Sunday, 26th May 2024

2012 Big Ten Media Days: Day One Observations

Posted on 26. Jul, 2012 by in Iowa Football


By Brendan Stiles

CHICAGO, Ill. — It was an interesting day to say the least over at the Hyatt Regency McCormick Place, where the 2012 Big Ten Football Media Days kicked off on Thursday.

As I have the last few years, I compiled together a list of observations I made throughout the afternoon that I want to share in this space:

1. The elephant in the room

Let’s get this out of the way now because we all knew this was going to be the hot topic of conversation Thursday — Penn State.

Earlier this week, the university saw sanctions placed on its football program that include a four-year postseason ban, reduction in scholarships and most significant of all, now has to deal with other programs being able to lure away Penn State players and allow them to be eligible this season if transfers are done early enough.

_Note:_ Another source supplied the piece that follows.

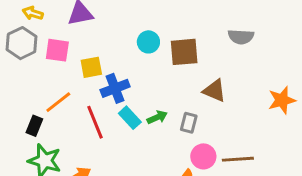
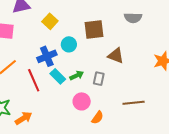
cyan circle: (148, 42) -> (69, 44), moved
yellow square: (91, 67) -> (50, 21), moved, turned -35
pink circle: (203, 156) -> (82, 101), moved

There was definitely a variety of opinions shared by Big Ten coaches on that last part, especially given how some schools have had contact in the last few days with some Penn State players. One unidentified Penn State player reached out to Iowa, prompting head coach Kirk Ferentz to send a courtesy call to Penn State coach Bill O’Brien. Michigan coach Brady Hoke admitted to glossing over Penn State’s roster but not really pursuing anything beyond that.

Then there were programs such as Illinois who were identified as having assistant coaches in State College attempting to reach out to Nittany Lion players. Even more intriguing here was that Illinois head coach Tim Beckman once worked as an assistant at Bowling Green under Ohio State coach Urban Meyer, who said Thursday he had a problem with other teams trying to lure players away from Penn State.

The question is not about whether other schools are playing by the rules because they technically are. It’s more the ethics that come into play here, especially when it involves another Big Ten school.

2. Penn State going forward

Now that sanctions have been established, the question for Penn State moving forward, from a football perspective, is how O’Brien deals with all of the distractions surrounding his team.

Postseason ban aside, the Nittany Lions should still be an O.K. team in 2012 and they seem to have at least a handful of current players who have taken on leadership responsibilities that Penn State is going to need if it’s going to have any success on the gridiron this fall.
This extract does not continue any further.